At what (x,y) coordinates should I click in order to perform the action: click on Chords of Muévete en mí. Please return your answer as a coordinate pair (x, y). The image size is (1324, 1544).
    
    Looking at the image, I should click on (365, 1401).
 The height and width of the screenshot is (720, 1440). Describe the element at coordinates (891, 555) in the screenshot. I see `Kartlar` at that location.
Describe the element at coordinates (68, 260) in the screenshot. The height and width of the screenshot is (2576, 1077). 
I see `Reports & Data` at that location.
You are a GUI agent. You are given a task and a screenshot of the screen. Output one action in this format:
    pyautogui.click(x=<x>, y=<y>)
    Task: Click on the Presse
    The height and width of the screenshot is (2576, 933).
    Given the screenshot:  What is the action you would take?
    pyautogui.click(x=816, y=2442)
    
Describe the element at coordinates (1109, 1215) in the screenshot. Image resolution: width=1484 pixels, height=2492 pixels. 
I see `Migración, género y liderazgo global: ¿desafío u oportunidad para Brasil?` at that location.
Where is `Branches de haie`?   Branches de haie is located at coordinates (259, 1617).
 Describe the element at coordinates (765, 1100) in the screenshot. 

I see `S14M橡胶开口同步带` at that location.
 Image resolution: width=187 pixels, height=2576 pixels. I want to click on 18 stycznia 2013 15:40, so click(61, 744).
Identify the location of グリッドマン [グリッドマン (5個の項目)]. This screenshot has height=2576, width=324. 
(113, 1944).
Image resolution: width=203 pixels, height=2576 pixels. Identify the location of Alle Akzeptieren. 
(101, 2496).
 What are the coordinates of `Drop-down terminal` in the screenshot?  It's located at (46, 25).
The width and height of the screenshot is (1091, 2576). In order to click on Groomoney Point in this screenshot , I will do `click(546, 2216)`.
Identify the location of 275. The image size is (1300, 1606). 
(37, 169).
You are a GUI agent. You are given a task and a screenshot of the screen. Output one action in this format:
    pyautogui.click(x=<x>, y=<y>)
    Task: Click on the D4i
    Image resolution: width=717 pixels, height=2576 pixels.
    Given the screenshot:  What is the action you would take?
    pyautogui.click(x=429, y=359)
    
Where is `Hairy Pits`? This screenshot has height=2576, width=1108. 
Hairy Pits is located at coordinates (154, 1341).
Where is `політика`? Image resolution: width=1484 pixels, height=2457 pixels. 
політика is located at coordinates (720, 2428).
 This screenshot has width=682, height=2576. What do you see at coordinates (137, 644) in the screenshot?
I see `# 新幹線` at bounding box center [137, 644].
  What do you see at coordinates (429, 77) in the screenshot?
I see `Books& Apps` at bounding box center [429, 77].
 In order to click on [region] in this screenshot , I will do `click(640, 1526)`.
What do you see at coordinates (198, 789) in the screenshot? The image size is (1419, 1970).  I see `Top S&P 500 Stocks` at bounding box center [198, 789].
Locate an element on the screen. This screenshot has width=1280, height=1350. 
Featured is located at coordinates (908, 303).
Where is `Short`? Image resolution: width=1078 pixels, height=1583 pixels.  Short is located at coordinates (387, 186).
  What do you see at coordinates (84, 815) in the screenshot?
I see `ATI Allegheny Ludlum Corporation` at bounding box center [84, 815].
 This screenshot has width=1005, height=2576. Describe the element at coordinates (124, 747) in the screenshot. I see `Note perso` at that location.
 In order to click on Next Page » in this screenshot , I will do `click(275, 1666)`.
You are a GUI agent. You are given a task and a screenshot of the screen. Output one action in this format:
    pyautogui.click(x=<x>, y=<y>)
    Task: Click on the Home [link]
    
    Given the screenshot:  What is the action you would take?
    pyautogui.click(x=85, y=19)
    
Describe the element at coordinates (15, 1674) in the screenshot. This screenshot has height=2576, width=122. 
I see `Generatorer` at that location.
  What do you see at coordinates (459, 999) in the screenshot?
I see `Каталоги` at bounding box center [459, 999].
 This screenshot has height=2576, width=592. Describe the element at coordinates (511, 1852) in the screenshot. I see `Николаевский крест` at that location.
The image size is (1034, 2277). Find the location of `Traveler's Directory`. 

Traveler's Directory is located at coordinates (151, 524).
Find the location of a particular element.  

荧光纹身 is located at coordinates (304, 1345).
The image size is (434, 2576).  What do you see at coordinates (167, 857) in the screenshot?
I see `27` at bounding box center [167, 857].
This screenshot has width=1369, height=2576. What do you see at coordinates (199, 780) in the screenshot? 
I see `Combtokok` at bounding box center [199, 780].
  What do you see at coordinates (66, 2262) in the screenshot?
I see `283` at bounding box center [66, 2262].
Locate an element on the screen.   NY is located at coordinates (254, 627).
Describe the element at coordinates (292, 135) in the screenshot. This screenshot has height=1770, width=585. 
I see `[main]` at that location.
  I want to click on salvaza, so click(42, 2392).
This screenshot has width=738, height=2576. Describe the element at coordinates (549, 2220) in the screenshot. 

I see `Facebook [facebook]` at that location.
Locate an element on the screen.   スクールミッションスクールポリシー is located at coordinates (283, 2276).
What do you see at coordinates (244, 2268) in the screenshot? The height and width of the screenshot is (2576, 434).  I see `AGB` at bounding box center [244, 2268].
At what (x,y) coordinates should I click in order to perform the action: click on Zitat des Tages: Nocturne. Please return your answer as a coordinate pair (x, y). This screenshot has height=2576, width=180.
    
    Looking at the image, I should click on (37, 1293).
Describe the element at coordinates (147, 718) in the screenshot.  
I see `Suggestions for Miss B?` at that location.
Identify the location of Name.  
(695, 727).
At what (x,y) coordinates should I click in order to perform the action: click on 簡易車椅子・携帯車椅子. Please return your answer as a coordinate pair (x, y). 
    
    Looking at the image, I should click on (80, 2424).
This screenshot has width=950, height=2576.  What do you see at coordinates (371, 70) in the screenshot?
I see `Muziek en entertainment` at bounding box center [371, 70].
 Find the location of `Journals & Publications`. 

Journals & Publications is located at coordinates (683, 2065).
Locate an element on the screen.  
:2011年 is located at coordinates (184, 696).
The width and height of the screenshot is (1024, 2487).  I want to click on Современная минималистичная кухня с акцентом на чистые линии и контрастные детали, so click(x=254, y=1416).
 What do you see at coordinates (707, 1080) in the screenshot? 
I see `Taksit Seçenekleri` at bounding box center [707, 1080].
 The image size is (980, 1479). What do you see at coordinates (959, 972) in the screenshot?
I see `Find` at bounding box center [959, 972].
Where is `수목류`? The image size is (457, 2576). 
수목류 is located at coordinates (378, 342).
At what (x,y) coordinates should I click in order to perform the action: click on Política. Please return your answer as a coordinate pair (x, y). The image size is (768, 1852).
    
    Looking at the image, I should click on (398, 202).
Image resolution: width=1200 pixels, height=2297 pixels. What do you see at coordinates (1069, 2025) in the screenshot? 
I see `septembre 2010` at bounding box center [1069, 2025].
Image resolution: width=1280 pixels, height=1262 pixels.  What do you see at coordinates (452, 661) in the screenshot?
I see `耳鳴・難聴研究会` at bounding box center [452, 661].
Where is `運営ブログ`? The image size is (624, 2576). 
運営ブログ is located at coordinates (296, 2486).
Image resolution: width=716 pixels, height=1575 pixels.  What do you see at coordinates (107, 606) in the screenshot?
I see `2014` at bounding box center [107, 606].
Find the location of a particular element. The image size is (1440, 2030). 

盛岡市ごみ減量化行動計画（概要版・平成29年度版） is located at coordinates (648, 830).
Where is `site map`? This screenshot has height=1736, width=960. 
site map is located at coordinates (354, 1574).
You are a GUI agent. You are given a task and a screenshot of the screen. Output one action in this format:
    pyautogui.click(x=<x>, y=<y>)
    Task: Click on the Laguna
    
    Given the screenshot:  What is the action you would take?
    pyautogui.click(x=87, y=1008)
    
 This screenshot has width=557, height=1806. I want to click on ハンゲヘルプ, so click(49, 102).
━━━━━━━━━━━━━━━━━━━━━━━━━━━━━━
§ **Exercise instructions**
Here the goal is to repeat each entry exactly.

§ **Output of the exercise**
At what (x,y) coordinates should I click in order to perform the action: click on Chords of Muévete en mí. Please return your answer as a coordinate pair (x, y). The image size is (1324, 1544).
    
    Looking at the image, I should click on (365, 1401).
 The height and width of the screenshot is (720, 1440). Describe the element at coordinates (891, 555) in the screenshot. I see `Kartlar` at that location.
Describe the element at coordinates (68, 260) in the screenshot. The height and width of the screenshot is (2576, 1077). 
I see `Reports & Data` at that location.
You are a GUI agent. You are given a task and a screenshot of the screen. Output one action in this format:
    pyautogui.click(x=<x>, y=<y>)
    Task: Click on the Presse
    The height and width of the screenshot is (2576, 933).
    Given the screenshot:  What is the action you would take?
    pyautogui.click(x=816, y=2442)
    
Describe the element at coordinates (1109, 1215) in the screenshot. Image resolution: width=1484 pixels, height=2492 pixels. 
I see `Migración, género y liderazgo global: ¿desafío u oportunidad para Brasil?` at that location.
Where is `Branches de haie`?   Branches de haie is located at coordinates (259, 1617).
 Describe the element at coordinates (765, 1100) in the screenshot. 

I see `S14M橡胶开口同步带` at that location.
 Image resolution: width=187 pixels, height=2576 pixels. I want to click on 18 stycznia 2013 15:40, so click(61, 744).
Identify the location of グリッドマン [グリッドマン (5個の項目)]. This screenshot has height=2576, width=324. 
(113, 1944).
Image resolution: width=203 pixels, height=2576 pixels. Identify the location of Alle Akzeptieren. 
(101, 2496).
 What are the coordinates of `Drop-down terminal` in the screenshot?  It's located at (46, 25).
The width and height of the screenshot is (1091, 2576). In order to click on Groomoney Point in this screenshot , I will do `click(546, 2216)`.
Identify the location of 275. The image size is (1300, 1606). 
(37, 169).
You are a GUI agent. You are given a task and a screenshot of the screen. Output one action in this format:
    pyautogui.click(x=<x>, y=<y>)
    Task: Click on the D4i
    Image resolution: width=717 pixels, height=2576 pixels.
    Given the screenshot:  What is the action you would take?
    pyautogui.click(x=429, y=359)
    
Where is `Hairy Pits`? This screenshot has height=2576, width=1108. 
Hairy Pits is located at coordinates (154, 1341).
Where is `політика`? Image resolution: width=1484 pixels, height=2457 pixels. 
політика is located at coordinates (720, 2428).
 This screenshot has width=682, height=2576. What do you see at coordinates (137, 644) in the screenshot?
I see `# 新幹線` at bounding box center [137, 644].
  What do you see at coordinates (429, 77) in the screenshot?
I see `Books& Apps` at bounding box center [429, 77].
 In order to click on [region] in this screenshot , I will do `click(640, 1526)`.
What do you see at coordinates (198, 789) in the screenshot? The image size is (1419, 1970).  I see `Top S&P 500 Stocks` at bounding box center [198, 789].
Locate an element on the screen. This screenshot has width=1280, height=1350. 
Featured is located at coordinates (908, 303).
Where is `Short`? Image resolution: width=1078 pixels, height=1583 pixels.  Short is located at coordinates (387, 186).
  What do you see at coordinates (84, 815) in the screenshot?
I see `ATI Allegheny Ludlum Corporation` at bounding box center [84, 815].
 This screenshot has width=1005, height=2576. Describe the element at coordinates (124, 747) in the screenshot. I see `Note perso` at that location.
 In order to click on Next Page » in this screenshot , I will do `click(275, 1666)`.
You are a GUI agent. You are given a task and a screenshot of the screen. Output one action in this format:
    pyautogui.click(x=<x>, y=<y>)
    Task: Click on the Home [link]
    
    Given the screenshot:  What is the action you would take?
    pyautogui.click(x=85, y=19)
    
Describe the element at coordinates (15, 1674) in the screenshot. This screenshot has height=2576, width=122. 
I see `Generatorer` at that location.
  What do you see at coordinates (459, 999) in the screenshot?
I see `Каталоги` at bounding box center [459, 999].
 This screenshot has height=2576, width=592. Describe the element at coordinates (511, 1852) in the screenshot. I see `Николаевский крест` at that location.
The image size is (1034, 2277). Find the location of `Traveler's Directory`. 

Traveler's Directory is located at coordinates (151, 524).
Find the location of a particular element.  

荧光纹身 is located at coordinates (304, 1345).
The image size is (434, 2576).  What do you see at coordinates (167, 857) in the screenshot?
I see `27` at bounding box center [167, 857].
This screenshot has width=1369, height=2576. What do you see at coordinates (199, 780) in the screenshot? 
I see `Combtokok` at bounding box center [199, 780].
  What do you see at coordinates (66, 2262) in the screenshot?
I see `283` at bounding box center [66, 2262].
Locate an element on the screen.   NY is located at coordinates (254, 627).
Describe the element at coordinates (292, 135) in the screenshot. This screenshot has height=1770, width=585. 
I see `[main]` at that location.
  I want to click on salvaza, so click(42, 2392).
This screenshot has width=738, height=2576. Describe the element at coordinates (549, 2220) in the screenshot. 

I see `Facebook [facebook]` at that location.
Locate an element on the screen.   スクールミッションスクールポリシー is located at coordinates (283, 2276).
What do you see at coordinates (244, 2268) in the screenshot? The height and width of the screenshot is (2576, 434).  I see `AGB` at bounding box center [244, 2268].
At what (x,y) coordinates should I click in order to perform the action: click on Zitat des Tages: Nocturne. Please return your answer as a coordinate pair (x, y). This screenshot has height=2576, width=180.
    
    Looking at the image, I should click on (37, 1293).
Describe the element at coordinates (147, 718) in the screenshot.  
I see `Suggestions for Miss B?` at that location.
Identify the location of Name.  
(695, 727).
At what (x,y) coordinates should I click in order to perform the action: click on 簡易車椅子・携帯車椅子. Please return your answer as a coordinate pair (x, y). 
    
    Looking at the image, I should click on (80, 2424).
This screenshot has width=950, height=2576.  What do you see at coordinates (371, 70) in the screenshot?
I see `Muziek en entertainment` at bounding box center [371, 70].
 Find the location of `Journals & Publications`. 

Journals & Publications is located at coordinates (683, 2065).
Locate an element on the screen.  
:2011年 is located at coordinates (184, 696).
The width and height of the screenshot is (1024, 2487).  I want to click on Современная минималистичная кухня с акцентом на чистые линии и контрастные детали, so click(x=254, y=1416).
 What do you see at coordinates (707, 1080) in the screenshot? 
I see `Taksit Seçenekleri` at bounding box center [707, 1080].
 The image size is (980, 1479). What do you see at coordinates (959, 972) in the screenshot?
I see `Find` at bounding box center [959, 972].
Where is `수목류`? The image size is (457, 2576). 
수목류 is located at coordinates (378, 342).
At what (x,y) coordinates should I click in order to perform the action: click on Política. Please return your answer as a coordinate pair (x, y). The image size is (768, 1852).
    
    Looking at the image, I should click on (398, 202).
Image resolution: width=1200 pixels, height=2297 pixels. What do you see at coordinates (1069, 2025) in the screenshot? 
I see `septembre 2010` at bounding box center [1069, 2025].
Image resolution: width=1280 pixels, height=1262 pixels.  What do you see at coordinates (452, 661) in the screenshot?
I see `耳鳴・難聴研究会` at bounding box center [452, 661].
Where is `運営ブログ`? The image size is (624, 2576). 
運営ブログ is located at coordinates (296, 2486).
Image resolution: width=716 pixels, height=1575 pixels.  What do you see at coordinates (107, 606) in the screenshot?
I see `2014` at bounding box center [107, 606].
Find the location of a particular element. The image size is (1440, 2030). 

盛岡市ごみ減量化行動計画（概要版・平成29年度版） is located at coordinates (648, 830).
Where is `site map`? This screenshot has height=1736, width=960. 
site map is located at coordinates (354, 1574).
You are a GUI agent. You are given a task and a screenshot of the screen. Output one action in this format:
    pyautogui.click(x=<x>, y=<y>)
    Task: Click on the Laguna
    
    Given the screenshot:  What is the action you would take?
    pyautogui.click(x=87, y=1008)
    
 This screenshot has width=557, height=1806. I want to click on ハンゲヘルプ, so click(49, 102).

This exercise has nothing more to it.